Figure 6. Inner and Outer Kinetochore Protein Localizations Are Disrupted in cid Mutant Embryos

Kinetochore localization of CENP-C, ROD, and BUBR1 were determined in stage 15 embryos. In cid/CyO control embryos (left), all three proteins were localized to the centromere/kinetochore during interphase (CENP-C) or the early stages of mitosis (ROD and BUBR1). All three proteins were absent from centromeres/kinetochores in cid/cid animals (right); in some cases, CENP-C was mislocalized in a diffuse pattern. Scale bars indicate 5 μm.

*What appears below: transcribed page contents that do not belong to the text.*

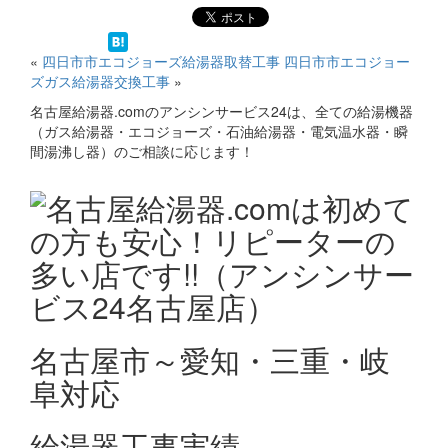
«
四日市市エコジョーズ給湯器取替工事
四日市市エコジョー
ズガス給湯器交換工事
»
名古屋給湯器.comのアンシンサービス24は、全ての給湯機器
（ガス給湯器・エコジョーズ・石油給湯器・電気温水器・瞬
間湯沸し器）のご相談に応じます！
名古屋市～愛知・三重・岐
阜対応
給湯器工事実績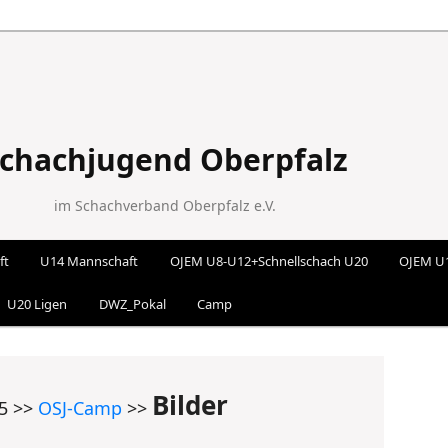
chachjugend Oberpfalz
im Schachverband Oberpfalz e.V.
ft
U14 Mannschaft
OJEM U8-U12+Schnellschach U20
OJEM U
 wechseln
U20 Ligen
DWZ_Pokal
Camp
Bilder
15 >>
OSJ-Camp
>>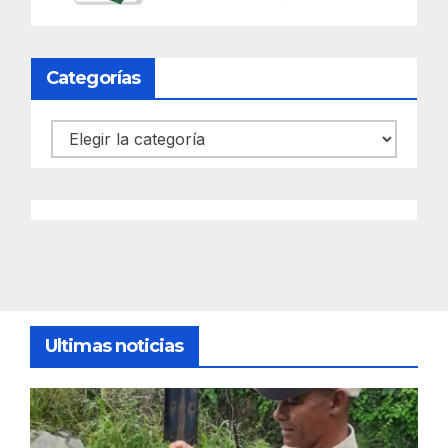
Categorías
Categorías
Ultimas noticias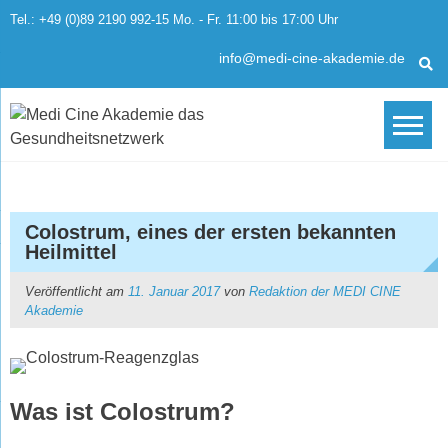
Skip
Tel.: +49 (0)89 2190 992-15 Mo. - Fr. 11:00 bis 17:00 Uhr
to
content
info@medi-cine-akademie.de
Colostrum, eines der ersten bekannten
Heilmittel
Veröffentlicht am
11. Januar 2017
von
Redaktion der MEDI CINE
Akademie
Was ist Colostrum?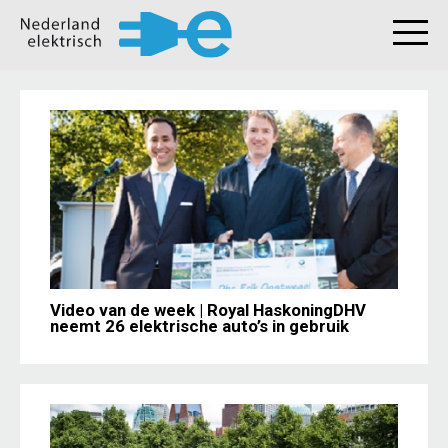
Video van de week | Royal HaskoningDHV
neemt 26 elektrische auto’s in gebruik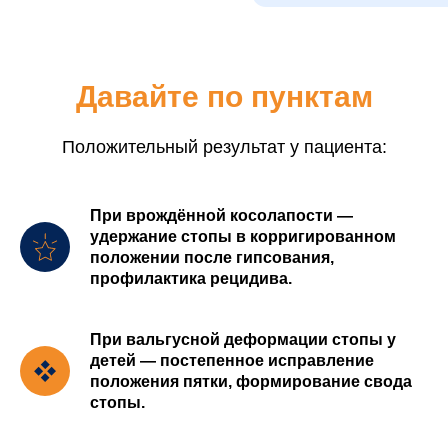
Давайте по пунктам
Положительный результат у пациента:
При врождённой косолапости —
удержание стопы в корригированном
положении после гипсования,
профилактика рецидива.
При вальгусной деформации стопы у
детей — постепенное исправление
положения пятки, формирование свода
стопы.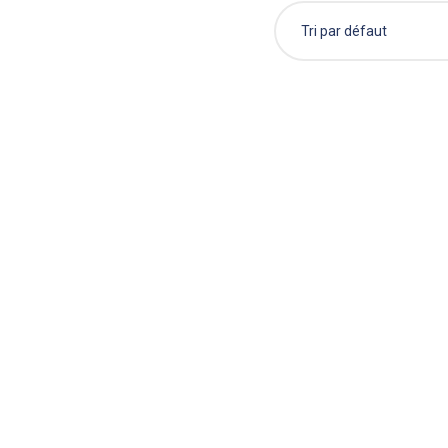
Tri par défaut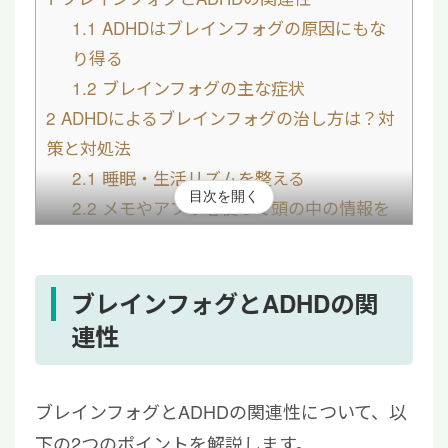
1.1
ADHDはブレインフォグの原因にもな
り得る
1.2
ブレインフォグの主な症状
2
ADHDによるブレインフォグの治し方は？対
策と対処法
2.1
睡眠・生活リズムを整える
目次を開く
2.2
メモやアプリを使って頭の中の情報を
整理する
2.3
適度な運動を取り入れる
2.4
栄養バランスの取れた食生活を送る
ブレインフォグとADHDの関
3
慢性的なブレインフォグには医療機関を受診
連性
する
4
ブレインフォグとADHDに関するよくある質
ブレインフォグとADHDの関連性について、以
問
下の2つのポイントを解説します。
4.1
ブレインフォグに効果的なサプリはあ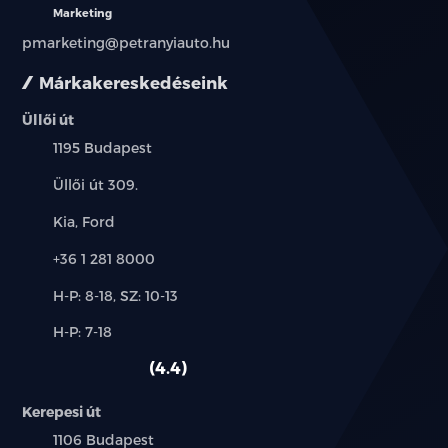
Marketing
pmarketing@petranyiauto.hu
Márkakereskedéseink
Üllői út
Település:
1195 Budapest
Cím:
Üllői út 309.
Márkák:
Kia, Ford
Telefon:
+36 1 281 8000
Új-
H-P: 8-18, SZ: 10-13
és
Alkatrész,
H-P: 7-18
használt
szerviz:
autó:
4.4
Kerepesi út
Település:
1106 Budapest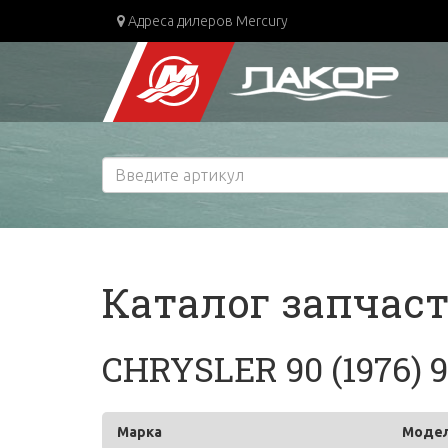
Адреса дилеров Mercury
Каталог запчас
CHRYSLER 90 (1976) 
Марка
Моде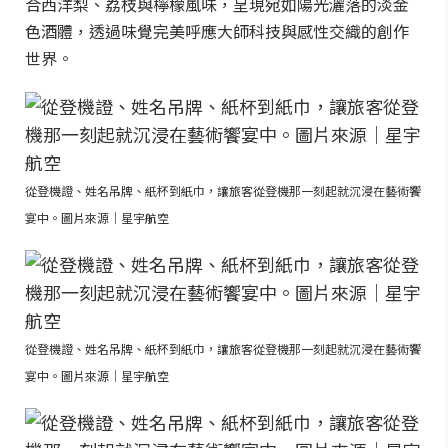
合西洋梨、荔枝與檸檬風味，呈現宛如陽光灑落的淡金
色酒體，透過味覺完美呼應大師科技與感性交織的創作
世界。
從登機證、姓名吊牌、紙杯到紙巾，讓旅客從登機那一刻起就沉浸在藝術饗
宴中。圖片來源｜星宇航空
從登機證、姓名吊牌、紙杯到紙巾，讓旅客從登機那一刻起就沉浸在藝術饗
宴中。圖片來源｜星宇航空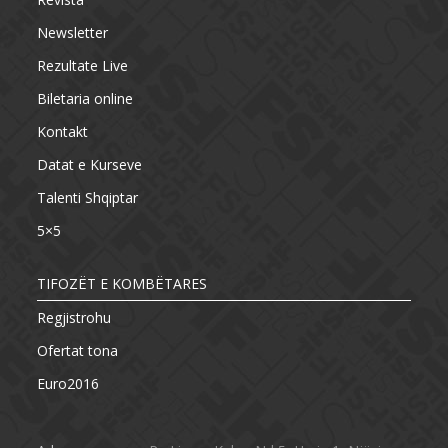
Newsletter
Rezultate Live
Biletaria online
Kontakt
Datat e Kurseve
Talenti Shqiptar
5×5
TIFOZËT E KOMBËTARES
Regjistrohu
Ofertat tona
Euro2016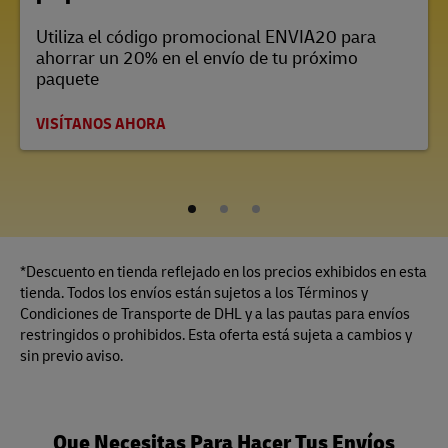
Utiliza el código promocional ENVIA20 para
ahorrar un 20% en el envío de tu próximo
paquete
VISÍTANOS AHORA
1
2
3
*Descuento en tienda reflejado en los precios exhibidos en esta
tienda. Todos los envíos están sujetos a los Términos y
Condiciones de Transporte de DHL y a las pautas para envíos
restringidos o prohibidos. Esta oferta está sujeta a cambios y
sin previo aviso.
Que Necesitas Para Hacer Tus Envíos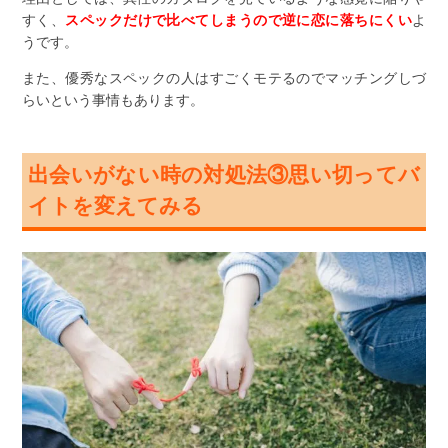
すく、
スペックだけで比べてしまうので逆に恋に落ちにくい
よ
うです。
また、優秀なスペックの人はすごくモテるのでマッチングしづ
らいという事情もあります。
出会いがない時の対処法③思い切ってバ
イトを変えてみる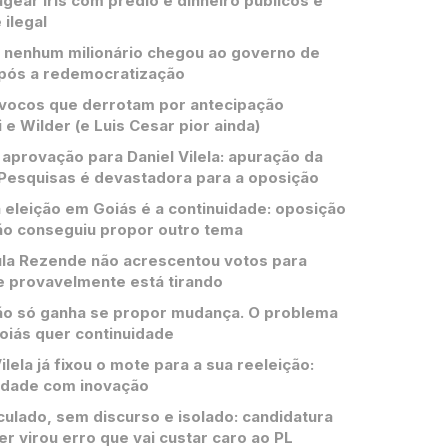
ear Iris com prédio e dinheiro públicos é
 ilegal
 nenhum milionário chegou ao governo de
pós a redemocratização
vocos que derrotam por antecipação
 e Wilder (e Luis Cesar pior ainda)
aprovação para Daniel Vilela: apuração da
Pesquisas é devastadora para a oposição
 eleição em Goiás é a continuidade: oposição
ão conseguiu propor outro tema
la Rezende não acrescentou votos para
e provavelmente está tirando
o só ganha se propor mudança. O problema
oiás quer continuidade
ilela já fixou o mote para a sua reeleição:
idade com inovação
culado, sem discurso e isolado: candidatura
er virou erro que vai custar caro ao PL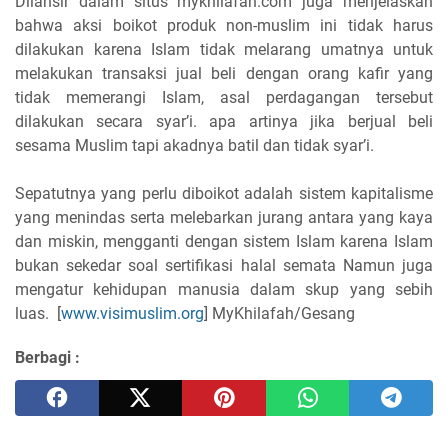
Dilansir dalam situs mykhilafah.com juga menjelaskan
bahwa aksi boikot produk non-muslim ini tidak harus
dilakukan karena Islam tidak melarang umatnya untuk
melakukan transaksi jual beli dengan orang kafir yang
tidak memerangi Islam, asal perdagangan tersebut
dilakukan secara syar’i. apa artinya jika berjual beli
sesama Muslim tapi akadnya batil dan tidak syar’i.
Sepatutnya yang perlu diboikot adalah sistem kapitalisme
yang menindas serta melebarkan jurang antara yang kaya
dan miskin, mengganti dengan sistem Islam karena Islam
bukan sekedar soal sertifikasi halal semata Namun juga
mengatur kehidupan manusia dalam skup yang sebih
luas. [
www.visimuslim.org
] MyKhilafah/Gesang
Berbagi :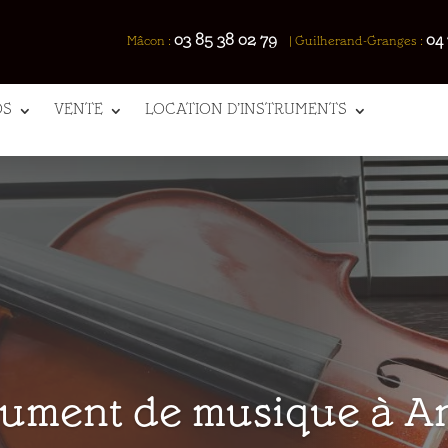
03 85 38 02 79
04 
Mâcon :
|
Guilherand-Granges :
OS
VENTE
LOCATION D’INSTRUMENTS
trument de musique à 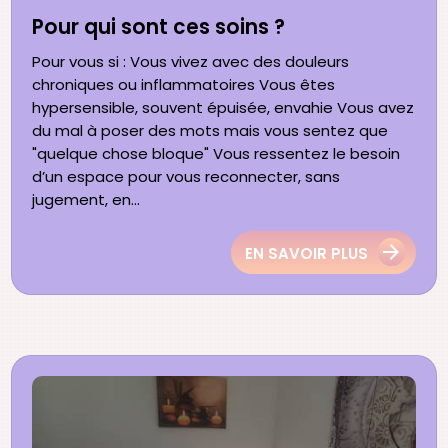
Pour qui sont ces soins ?
Pour vous si : Vous vivez avec des douleurs
chroniques ou inflammatoires Vous êtes
hypersensible, souvent épuisée, envahie Vous avez
du mal à poser des mots mais vous sentez que
"quelque chose bloque" Vous ressentez le besoin
d’un espace pour vous reconnecter, sans
jugement, en...
EN SAVOIR PLUS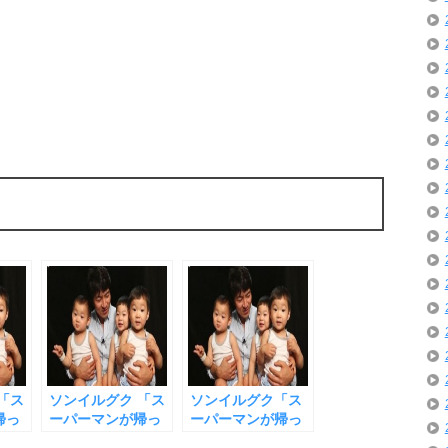
「ス
ソンイルグク 「ス
ソンイルグク「ス
帰っ
ーパーマンが帰っ
ーパーマンが帰っ
いい
て来た」 かわいい
て来た」三つ子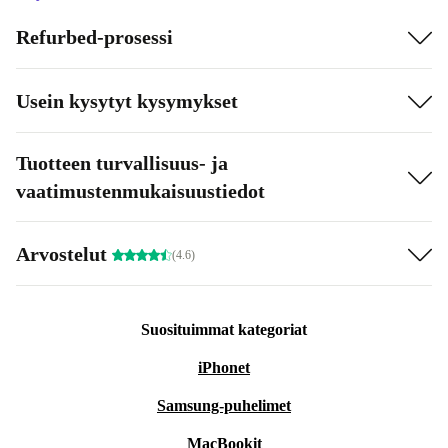
Refurbed-prosessi
Usein kysytyt kysymykset
Tuotteen turvallisuus- ja
vaatimustenmukaisuustiedot
Arvostelut
(4.6)
Suosituimmat kategoriat
iPhonet
Samsung-puhelimet
MacBookit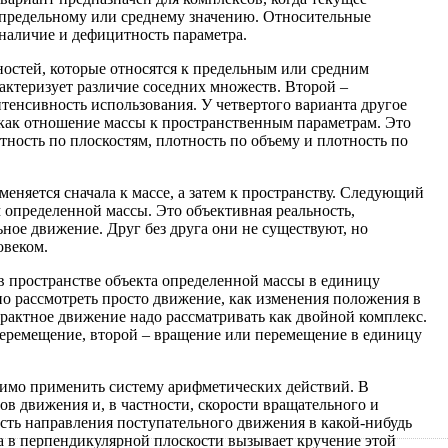
к предельному или среднему значению. Относительные
наличие и дефицитность параметра.
ностей, которые относятся к предельным или средним
актеризует различие соседних множеств. Второй –
нтенсивность использования. У четвертого варианта другое
 как отношение массы к пространственным параметрам. Это
тность по плоскостям, плотность по объему и плотность по
еняется сначала к массе, а затем к пространству. Следующий
 определенной массы. Это объективная реальность,
ьное движение. Друг без друга они не существуют, но
овеком.
в пространстве объекта определенной массы в единицу
но рассмотреть просто движение, как изменения положения в
трактное движение надо рассматривать как двойной комплекс.
еремещение, второй – вращение или перемещение в единицу
димо применить систему арифметических действий. В
ров движения и, в частности, скорости вращательного и
ть направления поступательного движения в какой-нибудь
 а в перпендикулярной плоскости вызывает кручение этой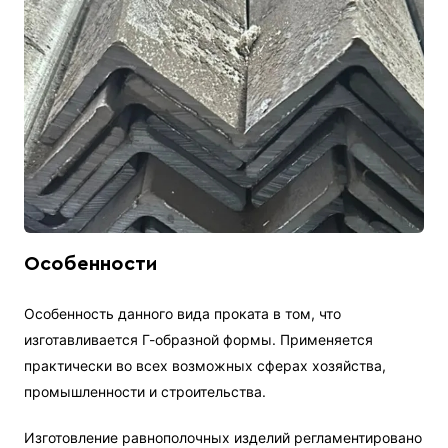
Особенности
Особенность данного вида проката в том, что
изготавливается Г-образной формы. Применяется
практически во всех возможных сферах хозяйства,
промышленности и строительства.
Изготовление равнополочных изделий регламентировано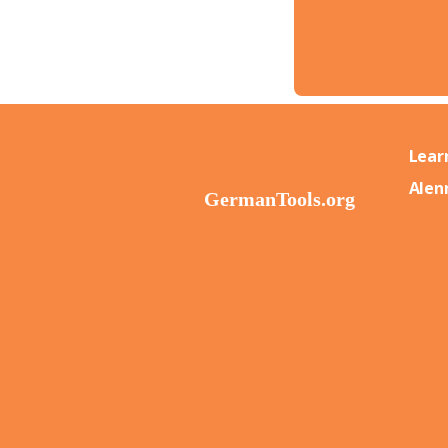
Lear
Alen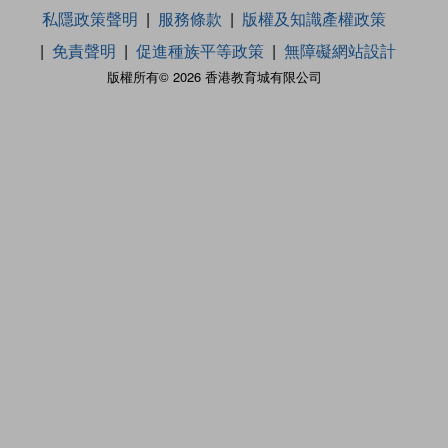
私隱政策聲明
服務條款
版權及知識產權政策
免責聲明
促進種族平等政策
無障礙網站設計
版權所有© 2026 香港教育城有限公司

Figure 7. SAC Components Affect Cell Cycle Progression in the Absence of Kinetochore Localization

In normal cells, CENP-A chromatin assembly is followed by the recruitment of inner and outer kinetochore proteins [17]. We propose that until kinetochore assembly is complete, free SAC components may be responsible for cell cycle inhibition (early activation of the SAC). Upon completion of kinetochore assembly, SAC components delay anaphase until all chromosomes have achieved bipolar spindle attachment. In cid null mutants, both inner and outer kinetochore proteins are free, resulting in a SAC-dependent early mitotic delay that does not depend on localization of SAC components to kinetochores.